It is of no value to use stannous chloride solution without testing it first to see if it is good. If it isn't good, you will get false negatives all day long and never know how much gold you really may have lost. I am amazed at the number of people who say "I did this or I did that" and don't know what's wrong but have not tested with stannous. It's always one of the first things I take outside when I'm about ready to work with any recovery or refining process.


----------



## rickbb (May 1, 2015)

With the wide spread availability of lead free solder making almost pure SNCL is really easy.

Buy a small tube of 96/4 tin/silver solder from Radio Shack or a similar local store. The tin will dissolve in the HCL and the silver will drop out to be either removed by filtering or you can leave it. It won't hurt your testing.


----------



## kadriver (Jul 12, 2015)

I bought these chemicals almost five years ago off eBay and still have enough to make enough stannous chloride test solutions for the next five years.
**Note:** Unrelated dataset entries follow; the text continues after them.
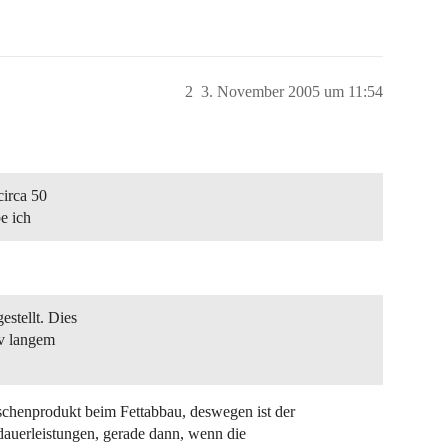
2
3. November 2005 um 11:54
circa 50
e ich
estellt. Dies
tiv langem
schenprodukt beim Fettabbau, deswegen ist der
auerleistungen, gerade dann, wenn die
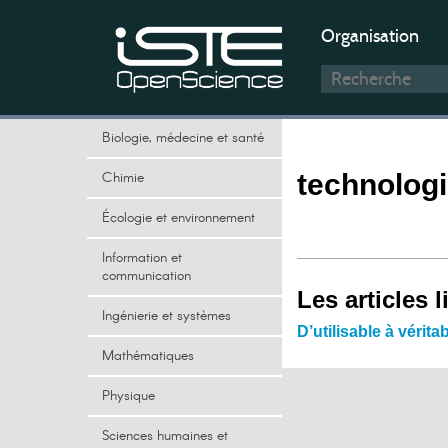
Organisation
Biologie, médecine et santé
Chimie
technolog
Écologie et environnement
Information et
communication
Les articles l
Ingénierie et systèmes
D’utilisable à véri
Mathématiques
Physique
Sciences humaines et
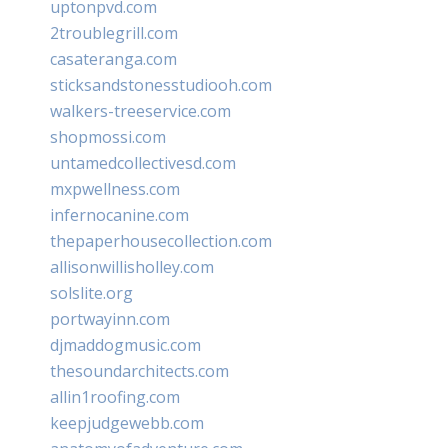
uptonpvd.com
2troublegrill.com
casateranga.com
sticksandstonesstudiooh.com
walkers-treeservice.com
shopmossi.com
untamedcollectivesd.com
mxpwellness.com
infernocanine.com
thepaperhousecollection.com
allisonwillisholley.com
solslite.org
portwayinn.com
djmaddogmusic.com
thesoundarchitects.com
allin1roofing.com
keepjudgewebb.com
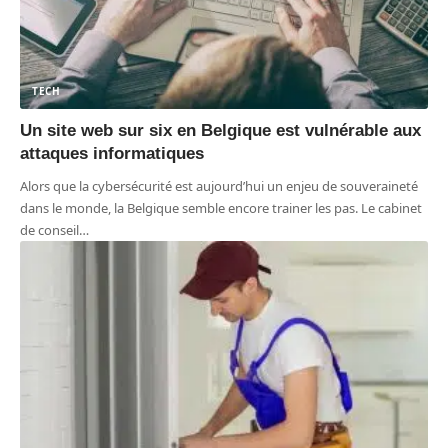
TECH
Un site web sur six en Belgique est vulnérable aux
attaques informatiques
Alors que la cybersécurité est aujourd’hui un enjeu de souveraineté
dans le monde, la Belgique semble encore trainer les pas. Le cabinet
de conseil
…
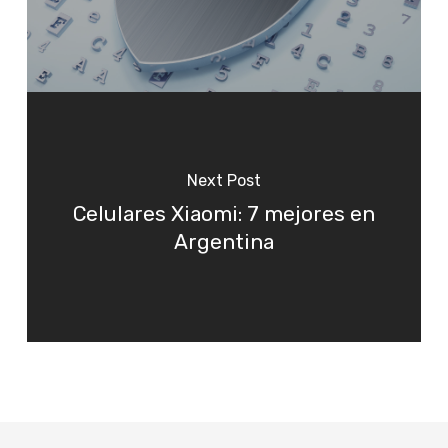
Next Post
Celulares Xiaomi: 7 mejores en
Argentina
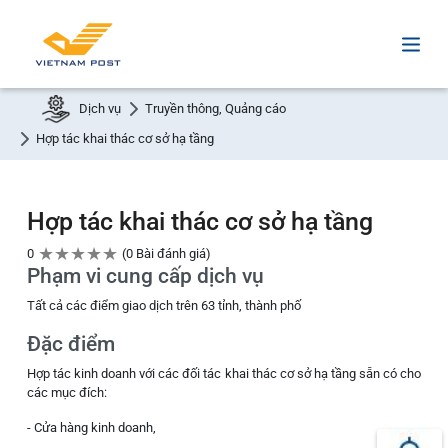
Dịch vụ
Truyền thông, Quảng cáo
Hợp tác khai thác cơ sở hạ tầng
Hợp tác khai thác cơ sở hạ tầng
★
★
★
★
★
0
0 Bài đánh giá
Phạm vi cung cấp dịch vụ
Tất cả các điểm giao dịch trên 63 tỉnh, thành phố
Đặc điểm
Hợp tác kinh doanh với các đối tác khai thác cơ sở hạ tầng sẵn có cho
các mục đích:
- Cửa hàng kinh doanh,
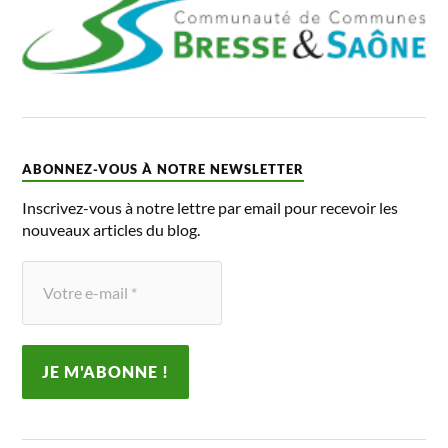
ABONNEZ-VOUS À NOTRE NEWSLETTER
Inscrivez-vous à notre lettre par email pour recevoir les
nouveaux articles du blog.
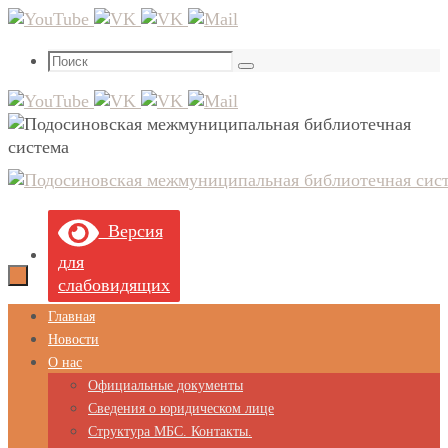
Перейти
к
Что
содержимому
Поиск
искать:
Версия
для
слабовидящих
Перейти
Главная
к
Новости
содержимому
О нас
Официальные документы
Сведения о юридическом лице
Структура МБС. Контакты.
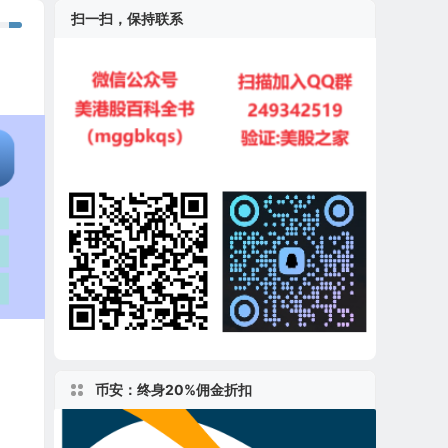
扫一扫，保持联系
币安：终身20%佣金折扣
This video shows exactly how to make and use the stannous chloride test solution (Hoke refers to it as "test solution A"). It lasts for about three months. Hope this helps.

https://youtu.be/Hz8odRIqtuQ

kadriver


----------



## solar_plasma (Jul 12, 2015)

rickbb said:


> With the wide spread availability of lead free solder making almost pure SNCL is really easy.
> 
> Buy a small tube of 96/4 tin/silver solder from Radio Shack or a similar local store. The tin will dissolve in the HCL and the silver will drop out to be either removed by filtering or you can leave it. It won't hurt your testing.



I use 96Sn4Cu solder that works great. The copper does not dissolve and lies as heavy black powder at the bottom. Even after shaking the solution is completely clear after 2 seconds.


----------